In alcuni suoi film degli anni sessanta e settanta operò quale sua controfigura un’ancora sconosciuta Fiorella Mannoia, cantante che proviene da una famiglia di stuntman. Nel 2018 al Teatro dei Dioscuri al Quirinale di Roma viene allestita la mostra “La Dolce Vitti”, ideata e organizzata da Istituto Luce Cinecittà.

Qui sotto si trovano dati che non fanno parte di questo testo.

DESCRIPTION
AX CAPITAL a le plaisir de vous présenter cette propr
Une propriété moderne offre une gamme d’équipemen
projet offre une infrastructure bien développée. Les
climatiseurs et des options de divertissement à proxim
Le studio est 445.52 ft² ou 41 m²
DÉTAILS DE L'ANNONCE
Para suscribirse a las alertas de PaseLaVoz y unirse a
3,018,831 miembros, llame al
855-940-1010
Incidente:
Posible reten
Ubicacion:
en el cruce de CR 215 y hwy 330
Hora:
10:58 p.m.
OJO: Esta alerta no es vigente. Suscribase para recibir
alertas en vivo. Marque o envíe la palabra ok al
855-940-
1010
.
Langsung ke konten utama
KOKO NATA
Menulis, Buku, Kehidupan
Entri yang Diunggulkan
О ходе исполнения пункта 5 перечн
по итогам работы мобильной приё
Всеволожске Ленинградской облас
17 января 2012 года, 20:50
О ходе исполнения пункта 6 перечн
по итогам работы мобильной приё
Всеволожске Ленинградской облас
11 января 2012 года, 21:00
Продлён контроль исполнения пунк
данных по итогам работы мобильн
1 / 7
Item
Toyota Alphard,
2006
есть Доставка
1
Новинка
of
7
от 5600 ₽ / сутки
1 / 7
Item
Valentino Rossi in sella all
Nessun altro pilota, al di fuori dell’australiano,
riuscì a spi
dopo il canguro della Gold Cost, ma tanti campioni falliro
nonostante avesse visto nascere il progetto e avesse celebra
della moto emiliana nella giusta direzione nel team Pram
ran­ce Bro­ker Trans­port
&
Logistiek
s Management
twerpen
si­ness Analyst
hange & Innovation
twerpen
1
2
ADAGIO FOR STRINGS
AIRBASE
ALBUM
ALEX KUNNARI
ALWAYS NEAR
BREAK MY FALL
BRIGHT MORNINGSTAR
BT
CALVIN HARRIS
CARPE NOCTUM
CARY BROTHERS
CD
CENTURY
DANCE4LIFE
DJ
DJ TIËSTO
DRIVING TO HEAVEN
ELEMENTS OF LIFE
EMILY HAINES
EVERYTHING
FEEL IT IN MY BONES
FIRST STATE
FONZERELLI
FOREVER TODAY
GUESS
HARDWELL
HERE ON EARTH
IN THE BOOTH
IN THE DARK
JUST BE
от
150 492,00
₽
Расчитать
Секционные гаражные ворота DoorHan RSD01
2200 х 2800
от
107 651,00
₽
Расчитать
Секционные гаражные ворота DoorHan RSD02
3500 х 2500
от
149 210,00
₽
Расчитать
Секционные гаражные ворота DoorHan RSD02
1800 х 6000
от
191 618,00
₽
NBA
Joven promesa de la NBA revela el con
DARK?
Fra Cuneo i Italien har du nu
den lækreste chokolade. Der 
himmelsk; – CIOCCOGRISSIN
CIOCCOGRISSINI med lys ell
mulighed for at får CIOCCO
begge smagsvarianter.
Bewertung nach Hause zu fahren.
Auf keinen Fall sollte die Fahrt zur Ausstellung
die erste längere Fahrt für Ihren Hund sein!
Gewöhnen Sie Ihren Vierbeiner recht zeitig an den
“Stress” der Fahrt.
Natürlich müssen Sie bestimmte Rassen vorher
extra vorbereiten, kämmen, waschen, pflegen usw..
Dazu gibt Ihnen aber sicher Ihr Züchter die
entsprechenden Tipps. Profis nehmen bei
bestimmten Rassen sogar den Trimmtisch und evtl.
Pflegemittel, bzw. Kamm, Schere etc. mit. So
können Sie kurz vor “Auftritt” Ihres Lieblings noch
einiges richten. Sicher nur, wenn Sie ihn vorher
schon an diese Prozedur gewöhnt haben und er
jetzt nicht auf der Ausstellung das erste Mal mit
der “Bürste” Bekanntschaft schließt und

Nel 2021, in occasione dei suoi novant’anni, le è stato dedicato il docufilm “Vitti d’arte, Vitti d’amore”, diretto da Fabrizio Corallo e promosso dalla Rai, che è stato presentato in anteprima alla Festa del cinema di Roma 2021 e poi trasmesso su Rai 3 il 5 novembre 2021. Nel 2019 il gruppo romano La Batteria le aveva dedicato il brano strumentale “Monica Vitti” contenuto nel loro secondo disco “La Batteria II”:

Di sè aveva detto: “Sono una donna bionda, ho gli occhi verdi, alta 1,73, presbite, miope, astigmatica, ipermetrope, ipersensibile. Amo il mare, ma non posso stare al sole. Amo l’avventura ma ho paura di entrarci. Amo le novità e i paesaggi nuovi, ma preferisco “un viaggio intorno alla mia stanza”. Amo i dolci, ma mi viene mal di pancia. Amo gli amici, la gente, le parole, le voci, i colori, le contraddizioni, scrivere, camminare. Guardare, capire, cambiare idea. Credo di avere molti occhi, molti capelli, molti dubbi, molte paure, molti desideri. Mi piace recitare, è un riposo dalla vita; insegnare per imparare. Scrivere per capire. Amare e giocare il più possibile. Ma non dormire, perché mi sembra di rinunciare a un po’ di vita” (Monica Vitti).